The greatest Earth his uncouth mother was,
And blustering Aeolus his boasted syre,
* * * * *
Brought forth this monstrous masse of earthly slime 75
Puft up with emptie wind, and fild with sinfull crime.


So growen great through arrogant delight
Of th’ high descent, whereof he was yborne,
And through presumption of his matchlesse might,
All other powres and knighthood he did scorne. 80
Such now he marcheth to this man forlorne,
And left to losse: his stalking steps are stayde
Upon a snaggy Oke, which he had torne
Out of his mothers bowelles, and it made
His mortall mace, wherewith his foeman he dismayde. 85


That when the knight he spide, he gan advance
With huge force and insupportable mayne,
And towardes him with dreadfull fury praunce;
Who haplesse, and eke hopelesse, all in vaine
Did to him pace, sad battaile to darrayne, 90
Disarmd, disgrast, and inwardly dismayde,
And eke so faint in every joynt and vaine,
Through that fraile fountaine, which him feeble made,
That scarsely could he weeld his bootlesse single blade.


The Geaunt strooke so maynly mercilesse, 95
That could have overthrowne a stony towre,
And were not heavenly grace, that did him blesse,
He had beene pouldred all, as thin as flowre:
But he was wary of that deadly stowre,
And lightly lept from underneath the blow: 100
Yet so exceeding was the villeins powre,
That with the wind it did him overthrow,
And all his sences stound, that still he lay full low.

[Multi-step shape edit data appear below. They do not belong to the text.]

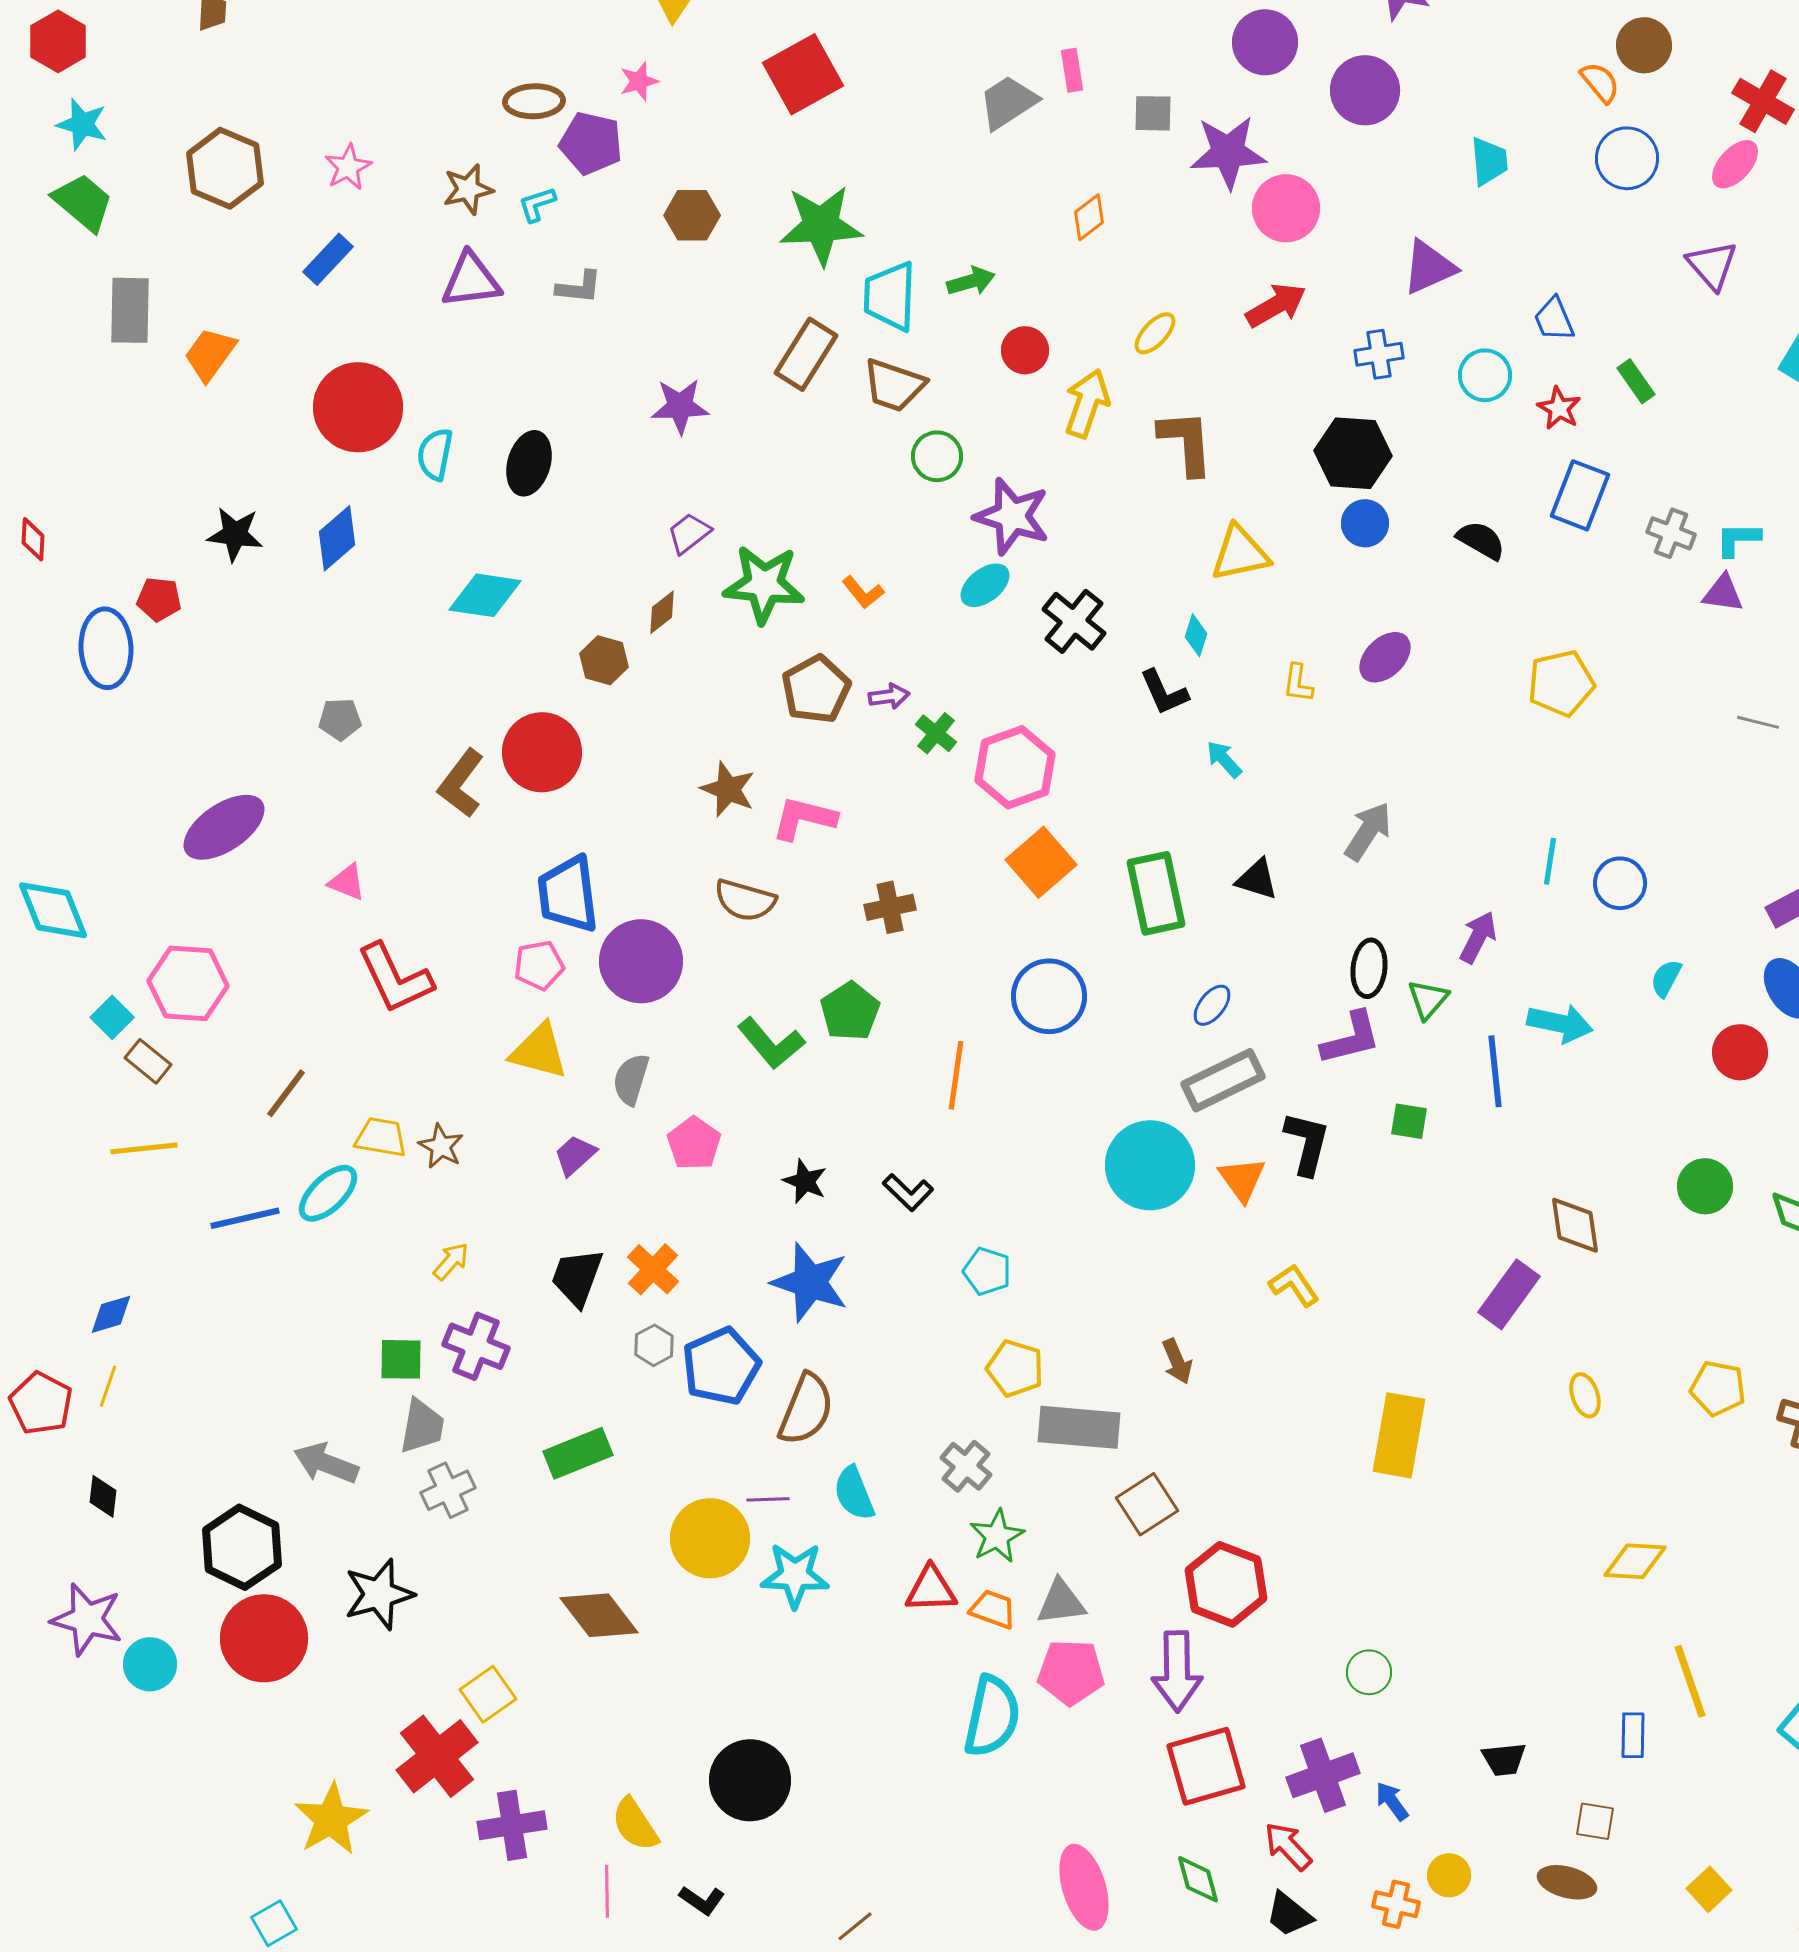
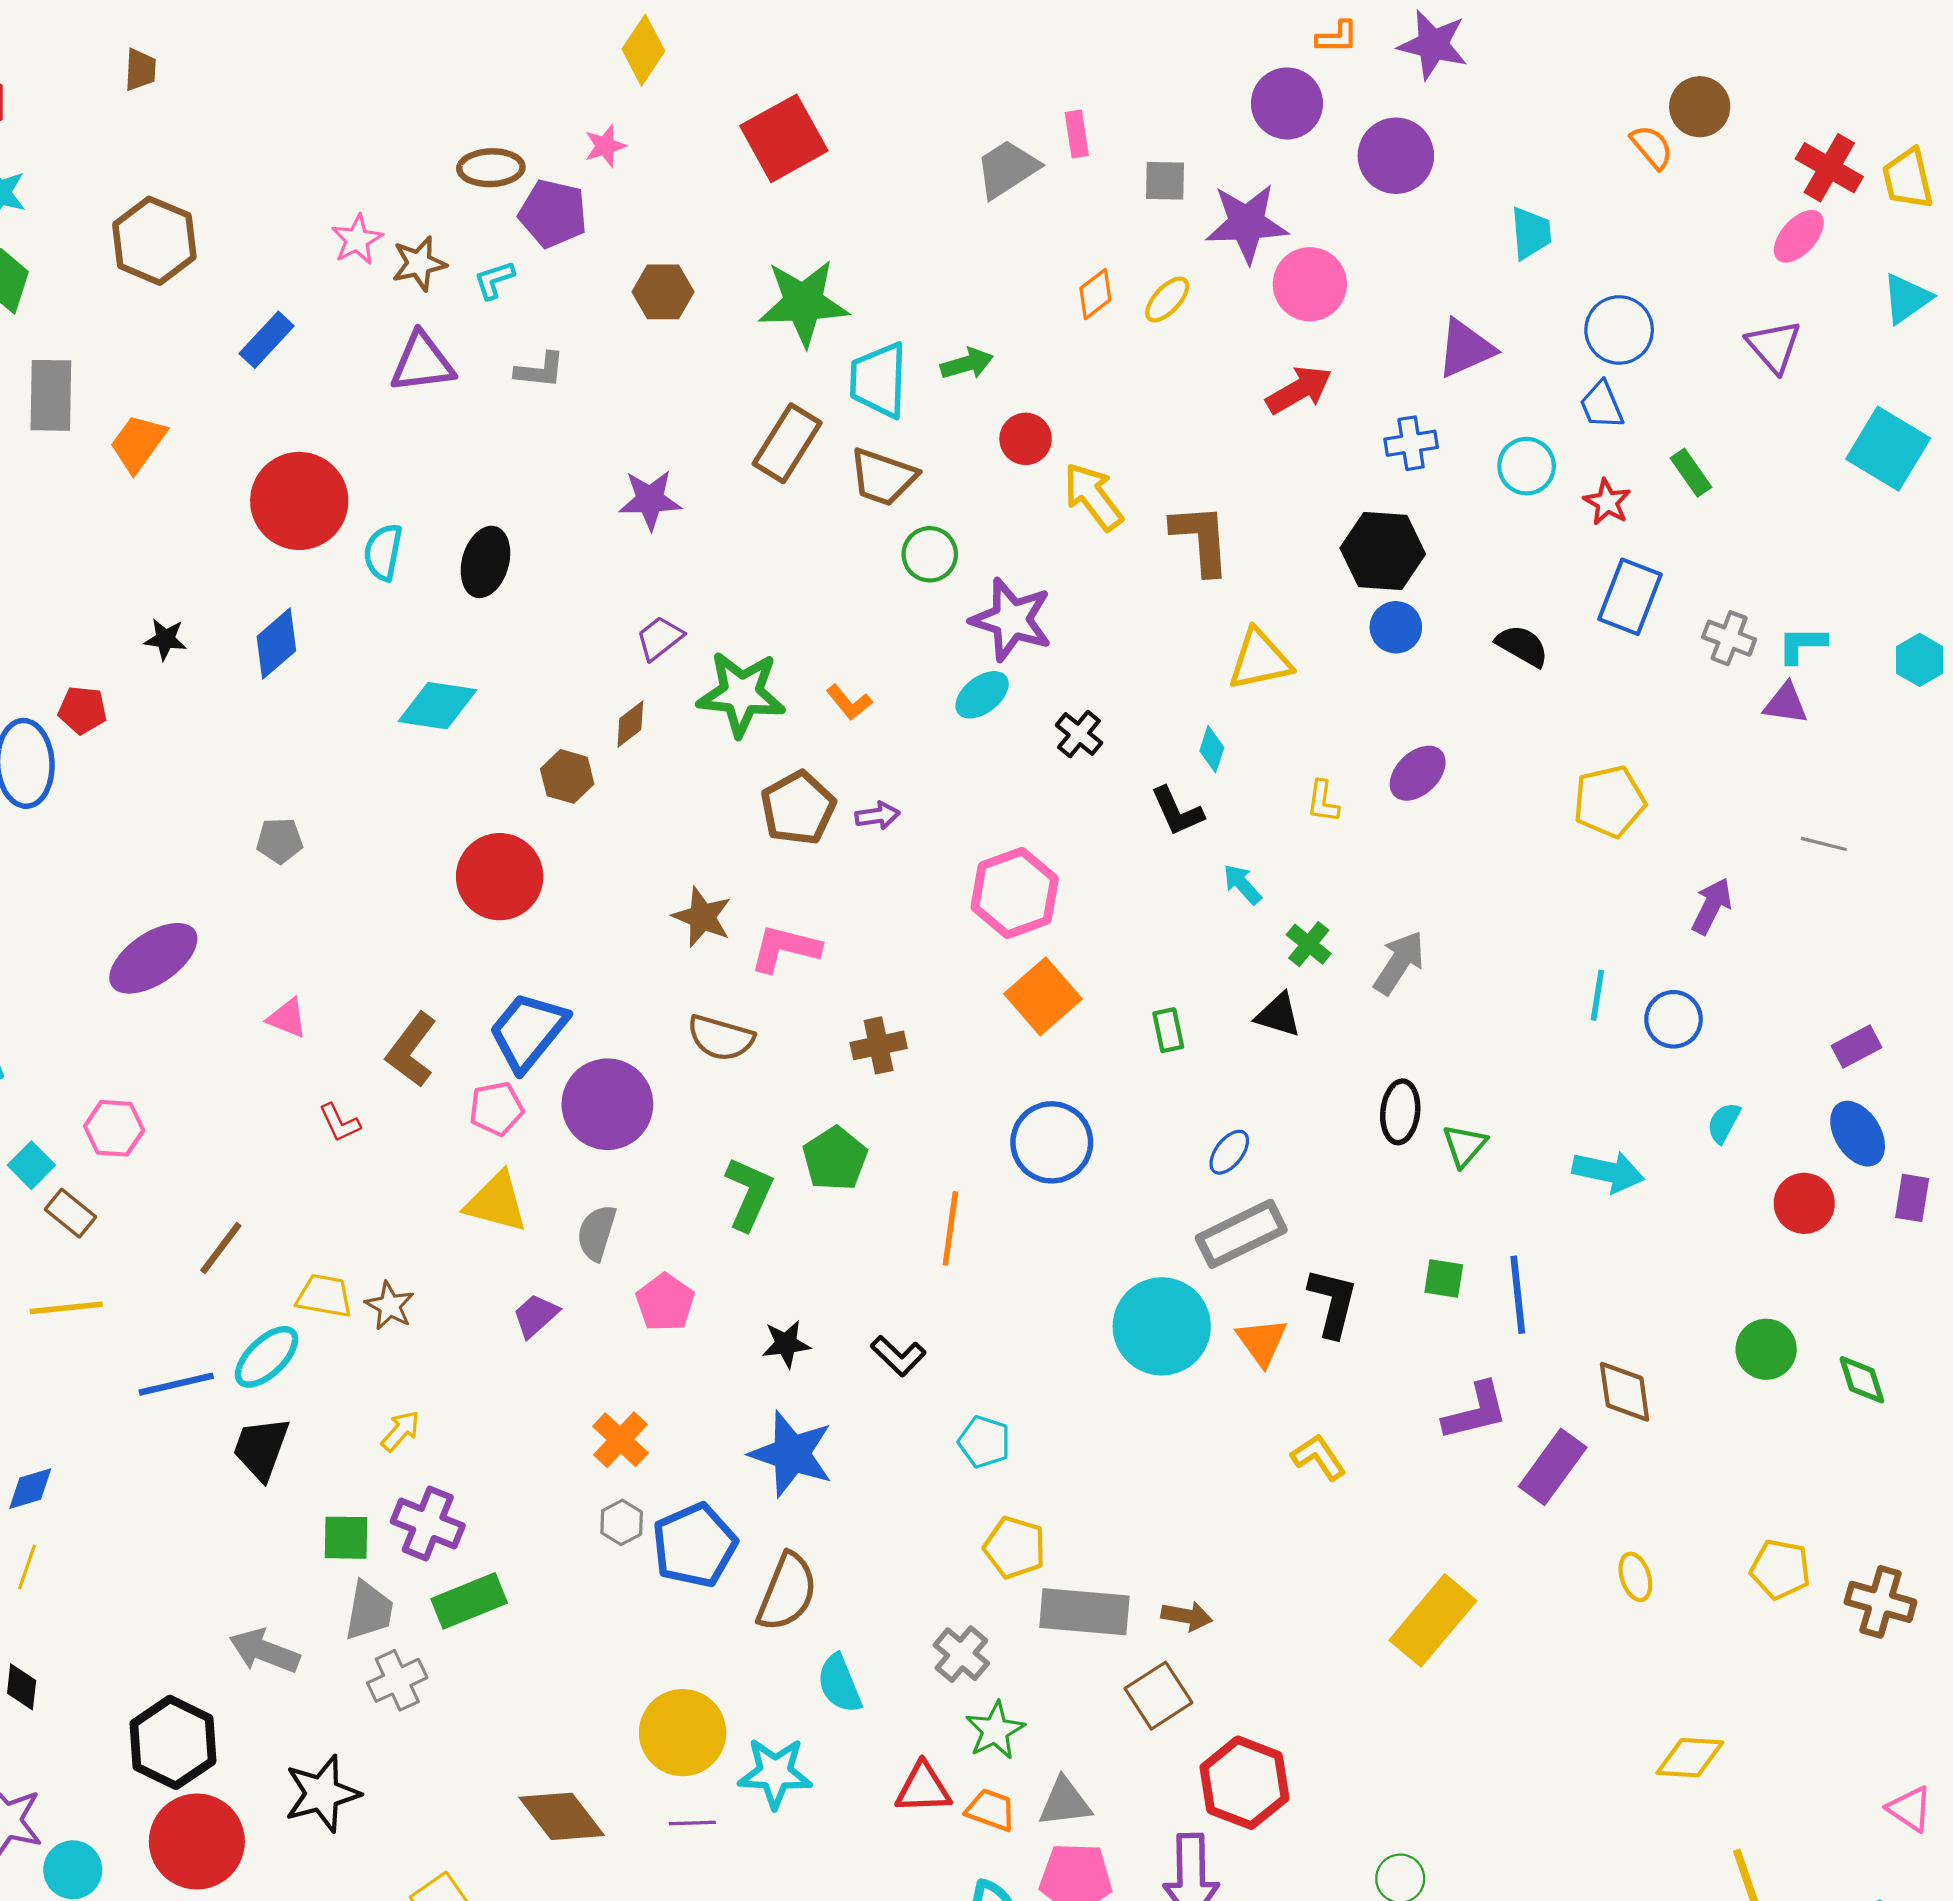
blue circle: (1627, 158) -> (1619, 330), moved
pink star: (348, 167) -> (357, 240), moved
yellow ellipse: (1155, 333) -> (1167, 299), moved
yellow arrow: (1087, 403) -> (1093, 497), turned -56
black star: (235, 534) -> (165, 639), size x0.7
black cross: (1074, 621) -> (1079, 734), size x0.7
green cross: (936, 733) -> (1309, 944), moved
brown L-shape: (461, 783) -> (411, 1050), moved
green rectangle: (1156, 893) -> (1168, 1030), size x0.5
blue trapezoid: (568, 894) -> (528, 1031), turned 46
purple arrow: (1478, 937) -> (1712, 906), moved
red L-shape: (395, 978) -> (340, 1123), size x0.5
pink hexagon: (188, 983) -> (114, 1128), size x0.7
purple L-shape: (1351, 1038) -> (1475, 1411), moved
green L-shape: (771, 1043) -> (749, 1194), turned -116
blue line: (1495, 1071) -> (1518, 1295), moved
black star: (805, 1181) -> (786, 1344), turned -30
black trapezoid: (577, 1277) -> (261, 1448), moved
brown arrow: (1177, 1361) -> (1187, 1616), moved, turned -57
yellow rectangle: (1399, 1435) -> (1433, 1620), turned 30
green rectangle: (578, 1453) -> (469, 1601), moved
purple line: (768, 1499) -> (692, 1823), moved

As when that divelish yron Engin[*] wrought
In deepest Hell, and framd by Furies skill, 105
With windy Nitre and quick Sulphur fraught,
And ramd with bullet round, ordaind to kill,
Conceiveth fire, the heavens it doth fill
With thundring noyse, and all the ayre doth choke,
That none can breath, nor see, nor heare at will, 110
Through smouldry cloud of duskish stincking smoke,
That th’ onely breath[*] him daunts, who hath escapt the stroke.